Guam – Participants in Valiant Shield 2012 took a break from their training to assist the local community during the 18th Annual International Coastal Cleanup on Guam this past Saturday, Sept. 15.
The coastal cleanup is a combined effort from local government agencies, local businesses, dive shops, private and non-profit organizations, federal agencies and the U.S. military, according to a news release from the Guam Coastal Management Program (GCMP). “This is the largest volunteer event in Guam and we are happy to see so many people come out every year to help protect the ocean from marine debris,” said Thomas Morrison, director of the Bureau of Statistics and Plans, one of the lead agencies involved in the cleanup.
Many of the service members living on Guam or visiting for Valiant Shield came out to give the community their support. Servicemembers from Valiant Shield 2012 who participated in the cleanup went to 18 locations around the island to remove litter from parks and beaches. “We want to make an effort to keep their shores clean,” said U.S. Navy Lt. Travis E. Coffey, the Deputy Chaplain with Headquarters, Marine Aircraft Group 12 and a participant in this year’s cleanup. “It is important to leave the environment in better condition than when we came.”
[U.S. Marine Corps Sgt. Giovanny Monobe collects litter during the International Coastal Cleanup on Guam]
While the event is very large in Guam, it is held on a regular basis elsewhere as well. “The International Coastal Cleanup is not just in Guam, it is an endeavor to clean our coastlines that takes place all over the U.S.,” said Christine Camacho, a special events coordinator with the Guam Coastal Management Program.
The participants were asked to keep a log of everything they picked up during the cleanup. The records from this year’s cleanup will then be sent to the Ocean Conservancy in Washington D.C., where the data will be published by geographic location and used for environmental studies.
The event will not only help keep the coastlines clean and provide material for studies, it will also greatly benefit the schools on Guam. “The aluminum we collect actually goes to the schools because they participate in an ‘I Recycle’ program, which is used for the financial benefits of the all the schools on Guam,” said Camacho. “It becomes a little competition for the schools to collect the most cans.”

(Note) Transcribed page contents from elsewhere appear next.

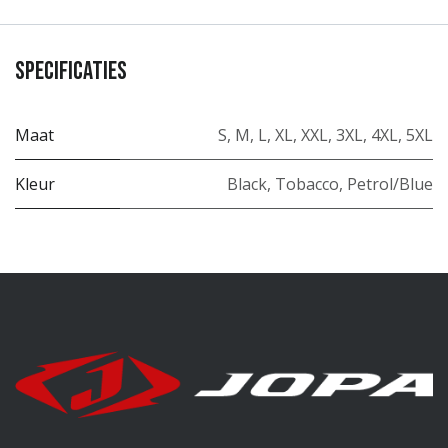
Specificaties
Maat
S
,
M
,
L
,
XL
,
XXL
,
3XL
,
4XL
,
5XL
Kleur
Black
,
Tobacco
,
Petrol/Blue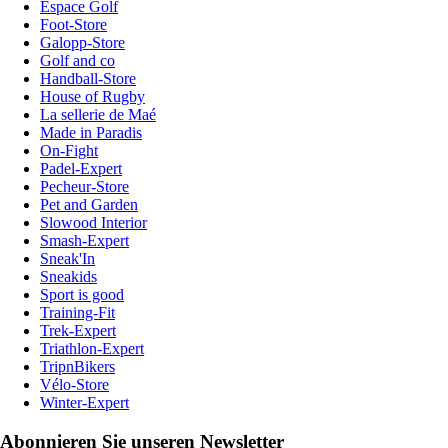
Espace Golf
Foot-Store
Galopp-Store
Golf and co
Handball-Store
House of Rugby
La sellerie de Maé
Made in Paradis
On-Fight
Padel-Expert
Pecheur-Store
Pet and Garden
Slowood Interior
Smash-Expert
Sneak'In
Sneakids
Sport is good
Training-Fit
Trek-Expert
Triathlon-Expert
TripnBikers
Vélo-Store
Winter-Expert
Abonnieren Sie unseren Newsletter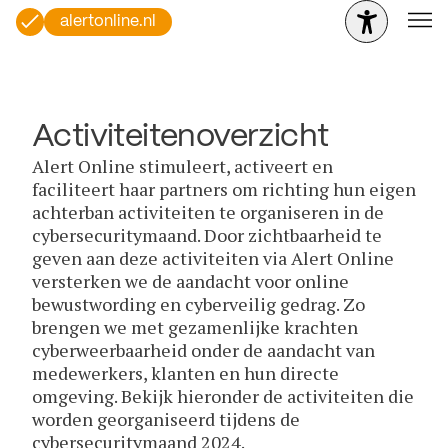
alertonline.nl
Activiteitenoverzicht
Alert Online stimuleert, activeert en
faciliteert haar partners om richting hun eigen
achterban activiteiten te organiseren in de
cybersecuritymaand. Door zichtbaarheid te
geven aan deze activiteiten via Alert Online
versterken we de aandacht voor online
bewustwording en cyberveilig gedrag. Zo
brengen we met gezamenlijke krachten
cyberweerbaarheid onder de aandacht van
medewerkers, klanten en hun directe
omgeving. Bekijk hieronder de activiteiten die
worden georganiseerd tijdens de
cybersecuritymaand 2024.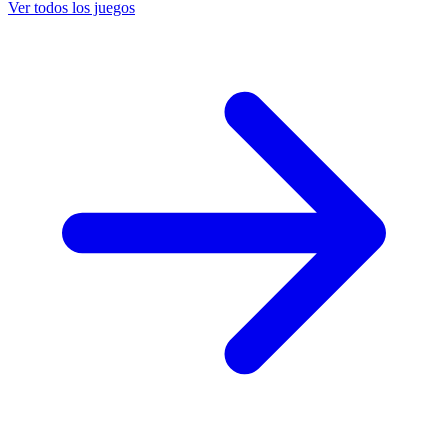
Ver todos los juegos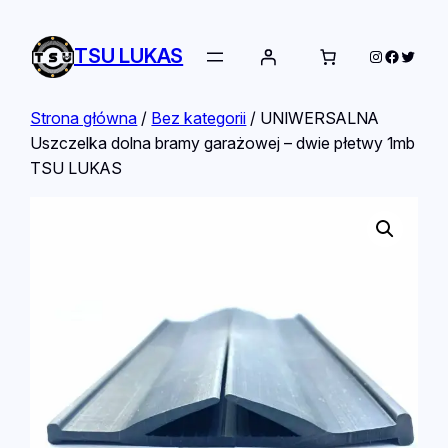
TSU LUKAS
Instagram
Facebo
Twitte
Strona główna
/
Bez kategorii
/ UNIWERSALNA
Uszczelka dolna bramy garażowej – dwie płetwy 1mb
TSU LUKAS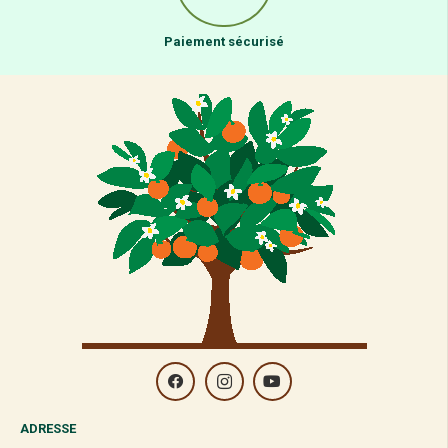
Paiement sécurisé
ADRESSE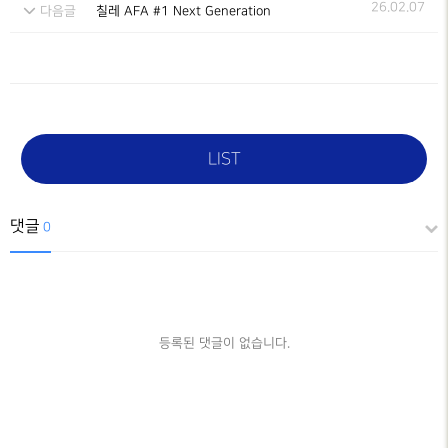
26.02.07
다음글
칠레 AFA #1 Next Generation
LIST
댓글
0
등록된 댓글이 없습니다.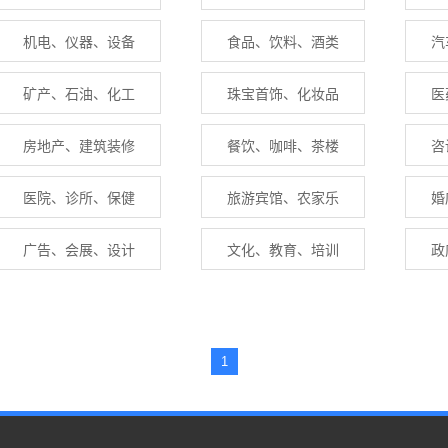
机电、仪器、设备
食品、饮料、酒类
汽
矿产、石油、化工
珠宝首饰、化妆品
医
房地产、建筑装修
餐饮、咖啡、茶楼
咨
医院、诊所、保健
旅游宾馆、农家乐
婚
广告、会展、设计
文化、教育、培训
政
1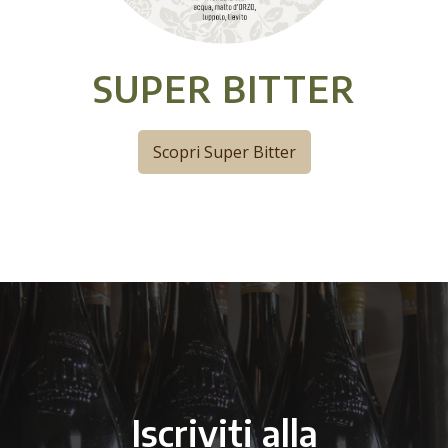
SUPER BITTER
Scopri Super Bitter
Iscriviti alla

The cleanup also helps the community get back in touch with Guam’s indigenous Chamorro culture. “One of the biggest reasons I think this is so important is because it ties the community back to the land,” said Camacho. “On Micronesian Islands, our livelihood originally came from the land. This program can get us involved and help us remember where we came from.”
This is a community-sponsored event that would not be possible without the support of so many participants, according to Camacho. “We have families, organizations, taekwondo groups and military members who come out to support this,” said Camacho. “The service members are invited because they are a part of this community. There are a lot of service members that live and train on this island and it is very important that we involve all parts of our community.”
The servicemembers supporting Valiant Shield 2012 couldn’t agree more. “Community relations like this give the Marines an opportunity to get out of their work spaces and get out into the community to show that we care,” said Coffey. “It is not just about the opportunity to train here, its important for us to give back.”